Re: [xsl] Newbie question on XSL transformations: multiple sorts on element attr

Subject: Re: [xsl] Newbie question on XSL transformations: multiple sorts on element attr
From: Abel Braaksma <abel.online@xxxxxxxxx>
Date: Thu, 08 Feb 2007 10:37:47 +0100
Ronan Klyne wrote:
(Hello)

Are there any published numbers anywhere to demonstrate this?

And do you mean that XSLT2.0 allows you to write faster code, or that
the processors are better?

Ronan

It is not that trivial, because the languages differ so much. I am not sure about published figures, but I remember a post on this list by Dimitre Novatchev (I hope I am right about the poster's name) who showed with FXSL a magnitude of performance gains.


That said, a simple example shows what can be achieved and why it is so significant. In XSLT 2, you can write "replace($value, "someString", "someOtherstring"), to replace all occurrences of 'someString' with 'someOtherstring' in the value $value (these can be regular expressions, but parsing a regex in XSLT 1 is so utterly complex and time consuming, the comparison wouldn't be fair). The same replace will take a recursive template in XSLT 1.
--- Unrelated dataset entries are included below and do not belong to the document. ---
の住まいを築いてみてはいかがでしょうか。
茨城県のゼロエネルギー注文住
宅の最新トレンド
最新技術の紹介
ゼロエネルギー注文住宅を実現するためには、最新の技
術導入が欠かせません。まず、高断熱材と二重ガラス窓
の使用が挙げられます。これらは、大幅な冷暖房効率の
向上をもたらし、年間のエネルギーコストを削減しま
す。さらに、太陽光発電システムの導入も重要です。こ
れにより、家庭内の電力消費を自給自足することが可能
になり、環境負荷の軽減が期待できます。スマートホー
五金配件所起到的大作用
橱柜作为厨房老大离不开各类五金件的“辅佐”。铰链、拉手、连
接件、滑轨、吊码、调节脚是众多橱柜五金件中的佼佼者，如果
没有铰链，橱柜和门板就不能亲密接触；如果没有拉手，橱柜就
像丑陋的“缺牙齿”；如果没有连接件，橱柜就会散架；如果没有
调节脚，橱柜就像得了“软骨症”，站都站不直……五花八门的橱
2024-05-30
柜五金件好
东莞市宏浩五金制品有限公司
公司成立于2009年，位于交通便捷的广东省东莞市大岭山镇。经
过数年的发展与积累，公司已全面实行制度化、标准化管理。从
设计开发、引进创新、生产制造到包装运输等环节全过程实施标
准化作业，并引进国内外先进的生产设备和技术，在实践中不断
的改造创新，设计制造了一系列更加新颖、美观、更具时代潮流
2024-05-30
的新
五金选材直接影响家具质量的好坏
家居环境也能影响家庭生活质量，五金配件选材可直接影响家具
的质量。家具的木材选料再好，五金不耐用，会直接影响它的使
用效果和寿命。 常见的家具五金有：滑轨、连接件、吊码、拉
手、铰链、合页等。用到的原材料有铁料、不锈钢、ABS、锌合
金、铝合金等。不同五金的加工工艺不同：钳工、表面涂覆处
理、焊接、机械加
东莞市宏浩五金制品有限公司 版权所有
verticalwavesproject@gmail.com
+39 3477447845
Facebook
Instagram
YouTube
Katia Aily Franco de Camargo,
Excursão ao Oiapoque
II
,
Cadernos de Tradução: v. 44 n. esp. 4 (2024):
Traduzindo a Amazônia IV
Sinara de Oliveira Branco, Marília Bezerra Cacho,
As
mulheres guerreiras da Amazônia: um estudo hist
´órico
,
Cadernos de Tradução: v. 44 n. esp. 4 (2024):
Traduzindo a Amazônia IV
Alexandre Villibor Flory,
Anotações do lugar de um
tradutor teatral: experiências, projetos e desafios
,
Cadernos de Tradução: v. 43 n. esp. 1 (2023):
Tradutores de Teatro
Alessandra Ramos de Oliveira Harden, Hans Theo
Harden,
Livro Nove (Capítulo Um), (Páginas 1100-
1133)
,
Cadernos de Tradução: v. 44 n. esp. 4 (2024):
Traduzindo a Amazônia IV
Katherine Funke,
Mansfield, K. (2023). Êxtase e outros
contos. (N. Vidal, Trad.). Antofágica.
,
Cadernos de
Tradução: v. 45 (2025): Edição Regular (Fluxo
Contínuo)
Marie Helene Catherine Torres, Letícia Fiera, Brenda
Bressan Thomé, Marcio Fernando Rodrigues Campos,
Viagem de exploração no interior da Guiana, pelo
Even without running the tests, you can imagine that XSLT 2 processor designers can optimize a single function with strict semantics much easier than they would with a complex recursive template.

Similar performance gains are made with XSLT having a new type system, with strong typing and sequences, which both were not there in XSLT 1. Not having a Node type just about everywhere makes for pretty amazing performance gains.

There are very many examples of XSLT 2 outperforming XSLT 1. But comparisons are hardly fair, as it almost feels like comparing a calculation program written in MS DOS Batch language (yes, it can be done!) to one that is made in JavaScript. Both are interpreted, but the languages differ a lot in their capabilities making comparising both look bad.